Nature 463, 7282 doi: 10.1038/nature08774

原子の質量には、すべての構成要素とそれらの相互作用が含まれている。原子の質量と、その構成要素の質量の和との差が束縛エネルギーで、アインシュタインの有名な関係式E = mc2の現れである。束縛エネルギーは、核反応や核崩壊(したがって星の中での元素合成)に使えるエネルギーを決めており、元素がどこまで重くなりうるかという基本的問題のカギを握っている。超重元素は困難な生成実験で観測されているが、現在のところ、このような核種の束縛エネルギーに関する我々の知識は、その崩壊生成物の検出にのみ基づいている。しかし、広範囲の崩壊系列からの再構築には不確実性が入り込み、解釈が難しくなる。
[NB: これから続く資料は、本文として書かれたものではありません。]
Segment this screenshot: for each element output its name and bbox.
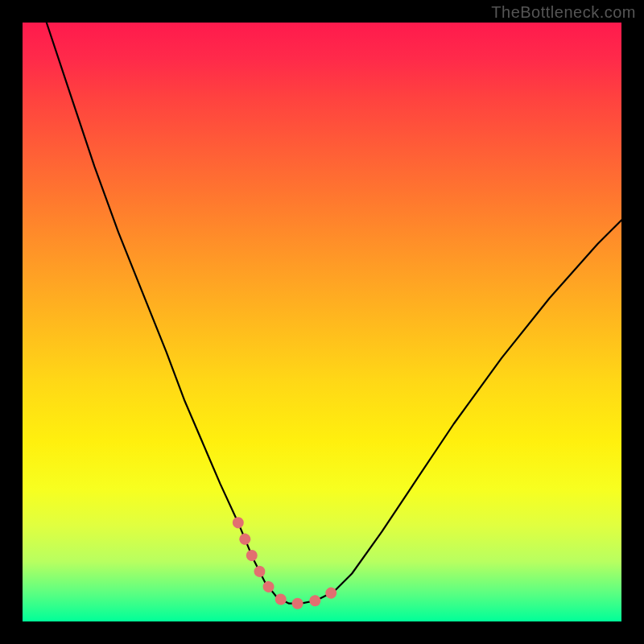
chart-svg <box>23 23 621 621</box>
chart-frame: TheBottleneck.com <box>0 0 644 644</box>
watermark-text: TheBottleneck.com <box>491 3 636 22</box>
bottleneck-curve <box>47 23 621 604</box>
optimal-segment <box>238 522 334 604</box>
plot-area <box>23 23 621 621</box>
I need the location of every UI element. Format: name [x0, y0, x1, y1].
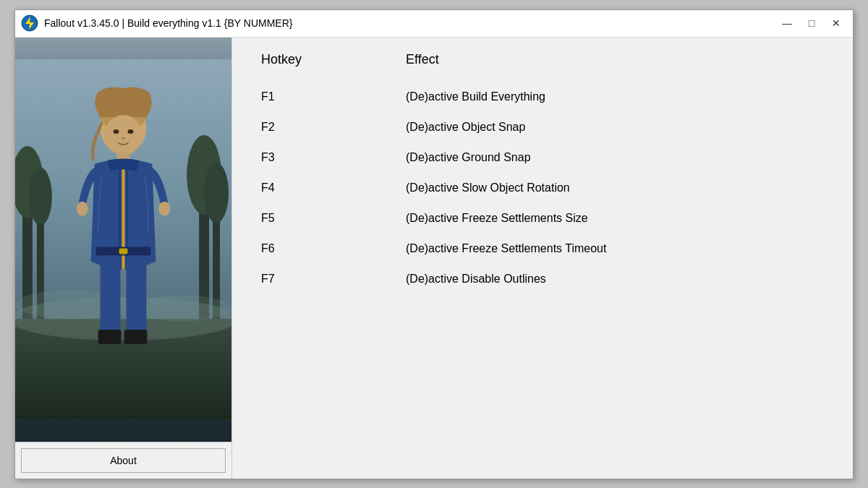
effect-f5: (De)active Freeze Settlements Size	[406, 212, 824, 225]
key-f3: F3	[261, 151, 406, 164]
svg-rect-24	[119, 248, 128, 254]
effect-f6: (De)active Freeze Settlements Timeout	[406, 242, 824, 255]
about-btn-container: About	[15, 442, 231, 479]
title-bar: Fallout v1.3.45.0 | Build everything v1.…	[15, 10, 853, 38]
table-row: F6 (De)active Freeze Settlements Timeout	[261, 234, 824, 264]
svg-point-17	[105, 115, 142, 155]
key-f7: F7	[261, 273, 406, 286]
title-bar-controls: — □ ✕	[776, 14, 847, 33]
main-window: Fallout v1.3.45.0 | Build everything v1.…	[14, 9, 854, 479]
table-row: F5 (De)active Freeze Settlements Size	[261, 203, 824, 234]
header-hotkey: Hotkey	[261, 52, 406, 67]
key-f2: F2	[261, 121, 406, 134]
table-row: F7 (De)active Disable Outlines	[261, 264, 824, 294]
svg-point-21	[77, 201, 88, 215]
minimize-button[interactable]: —	[776, 14, 798, 33]
svg-rect-26	[126, 255, 146, 335]
right-panel: Hotkey Effect F1 (De)active Build Everyt…	[232, 38, 853, 479]
table-row: F2 (De)active Object Snap	[261, 112, 824, 142]
svg-point-19	[127, 129, 133, 134]
hotkey-table-header: Hotkey Effect	[261, 52, 824, 67]
effect-f7: (De)active Disable Outlines	[406, 273, 824, 286]
app-icon	[21, 14, 38, 32]
svg-point-11	[204, 162, 229, 223]
svg-point-22	[158, 201, 170, 215]
about-button[interactable]: About	[21, 448, 226, 473]
effect-f2: (De)active Object Snap	[406, 121, 824, 134]
key-f1: F1	[261, 90, 406, 103]
svg-rect-27	[98, 330, 122, 344]
effect-f4: (De)active Slow Object Rotation	[406, 181, 824, 194]
background-scene	[15, 38, 231, 442]
table-row: F3 (De)active Ground Snap	[261, 142, 824, 173]
close-button[interactable]: ✕	[825, 14, 847, 33]
svg-rect-28	[124, 330, 147, 344]
key-f4: F4	[261, 181, 406, 194]
left-panel: About	[15, 38, 232, 479]
header-effect: Effect	[406, 52, 824, 67]
table-row: F1 (De)active Build Everything	[261, 82, 824, 112]
key-f6: F6	[261, 242, 406, 255]
maximize-button[interactable]: □	[801, 14, 822, 33]
effect-f1: (De)active Build Everything	[406, 90, 824, 103]
svg-point-18	[114, 129, 119, 134]
svg-rect-25	[101, 255, 121, 335]
window-title: Fallout v1.3.45.0 | Build everything v1.…	[44, 17, 292, 29]
title-bar-left: Fallout v1.3.45.0 | Build everything v1.…	[21, 14, 292, 32]
svg-point-7	[29, 167, 52, 225]
key-f5: F5	[261, 212, 406, 225]
effect-f3: (De)active Ground Snap	[406, 151, 824, 164]
hotkey-table: Hotkey Effect F1 (De)active Build Everyt…	[261, 52, 824, 294]
content-area: About Hotkey Effect F1 (De)active Build …	[15, 38, 853, 479]
table-row: F4 (De)active Slow Object Rotation	[261, 173, 824, 203]
character-image	[15, 38, 231, 442]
本論文では、超ウラン核種の質量を直接測定したことを報告する。陽子数-中性子数図表においてアクチニド核種の最先端に位置するこれらの核種は、予測された「安定性の島」への入口になる。我々は、252–254No(原子番号102)を選んで、ペニングトラップ質量分析器SHIPTRAPを用いて質量を測定した。1秒当たり1原子以下というごく低い生成率にもかかわらず、質量の不確実性は10 keV/c2(相対精度0.05 ppm)程度である。我々の実験は、正確さを失うことなく、質量の直接測定を原子番号で10進めた。これは、「安定性の島」に向かう途中の確かなよりどころとなる。